Answer with a number only, stating how many lines of the records hold the word "Website".

◆ ◆ ◆ ◆ ◆ ◆ ◆

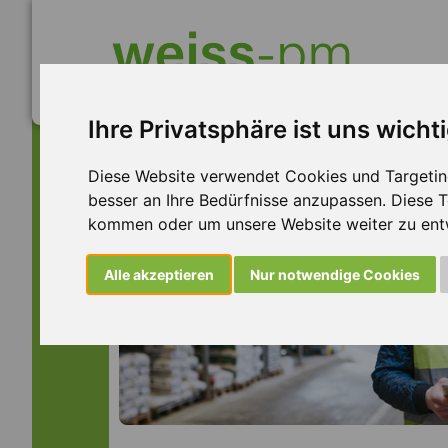
Ihre Privatsphäre ist uns wicht
Diese Website verwendet Cookies und Targeting 
besser an Ihre Bedürfnisse anzupassen. Diese
kommen oder um unsere Website weiter zu ent
Alle akzeptieren
Nur notwendige Cookies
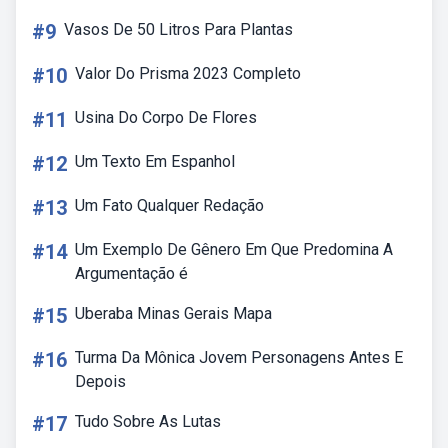
#9
Vasos De 50 Litros Para Plantas
#10
Valor Do Prisma 2023 Completo
#11
Usina Do Corpo De Flores
#12
Um Texto Em Espanhol
#13
Um Fato Qualquer Redação
#14
Um Exemplo De Gênero Em Que Predomina A
Argumentação é
#15
Uberaba Minas Gerais Mapa
#16
Turma Da Mônica Jovem Personagens Antes E
Depois
#17
Tudo Sobre As Lutas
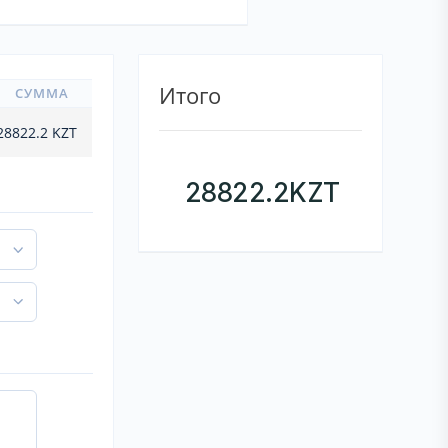
Итого
СУММА
28822.2
KZT
28822.2
KZT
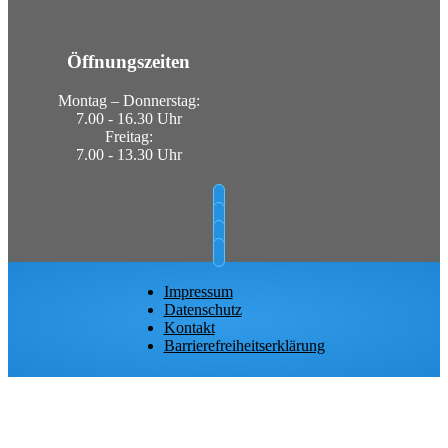
Öffnungszeiten
Montag – Donnerstag:
7.00 - 16.30 Uhr
Freitag:
7.00 - 13.30 Uhr
Impressum
Datenschutz
Kontakt
Barrierefreiheitserklärung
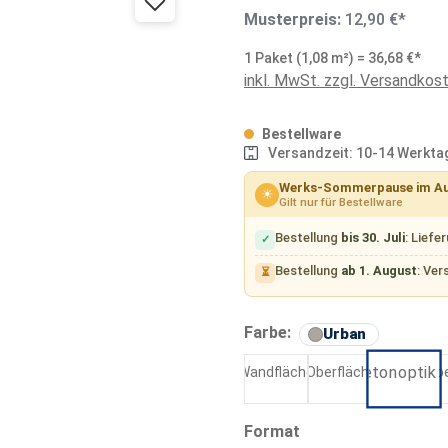
Musterpreis:
12,90 €*
1 Paket (1,08 m²) = 36,68 €*
inkl. MwSt. zzgl. Versandkos
Bestellware
Versandzeit: 10-14 Werkta
Werks-Sommerpause im A
☀
Gilt nur für Bestellware
Bestellung
bis 30. Juli
: Liefe
✓
Bestellung
ab 1. August
: Ver
⏳
auswähl
Farbe:
Urban
Class
Concept
Urban
auswählen
Format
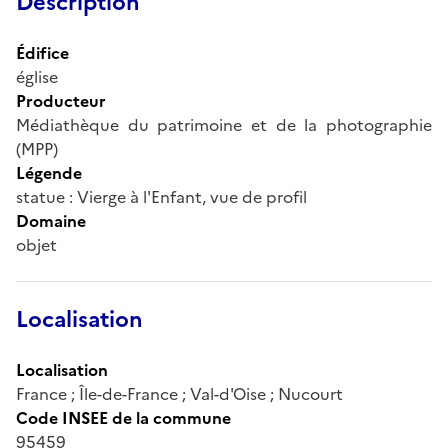
Description
Édifice
église
Producteur
Médiathèque du patrimoine et de la photographie
(MPP)
Légende
statue : Vierge à l'Enfant, vue de profil
Domaine
objet
Localisation
Localisation
France ; Île-de-France ; Val-d'Oise ; Nucourt
Code INSEE de la commune
95459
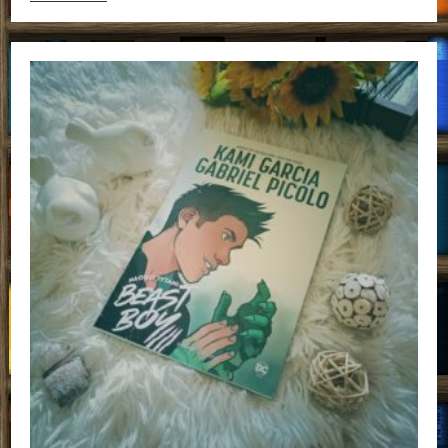
I
Niezwykłe
Zwierzęta.
Tom
1
Joris
Chamblain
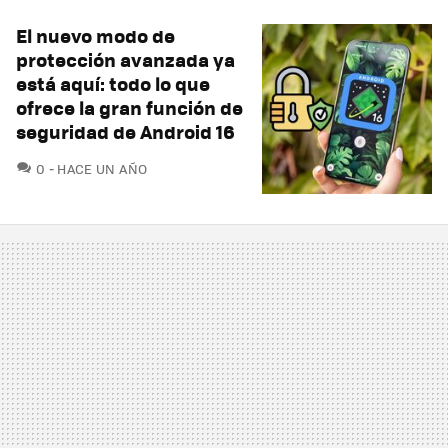
El nuevo modo de
protección avanzada ya
está aquí: todo lo que
ofrece la gran función de
seguridad de Android 16
COMENTARIOS
0
HACE UN AÑO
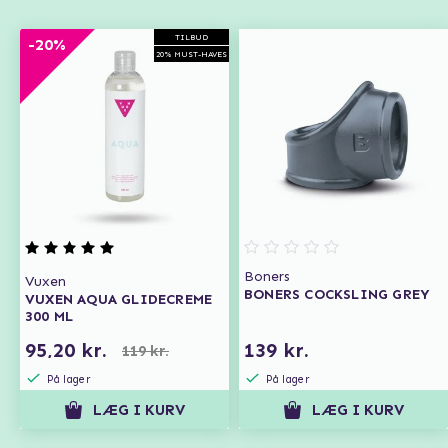
TILBUD
-20%
20% MUST-HAVES
Boners
Vuxen
BONERS COCKSLING GREY
VUXEN AQUA GLIDECREME
300 ML
95,20 kr.
139 kr.
119 kr.
På lager
På lager
LÆG I KURV
LÆG I KURV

◆ ◆ ◆ ◆ ◆ ◆ ◆

§ ANSWER SECTION
2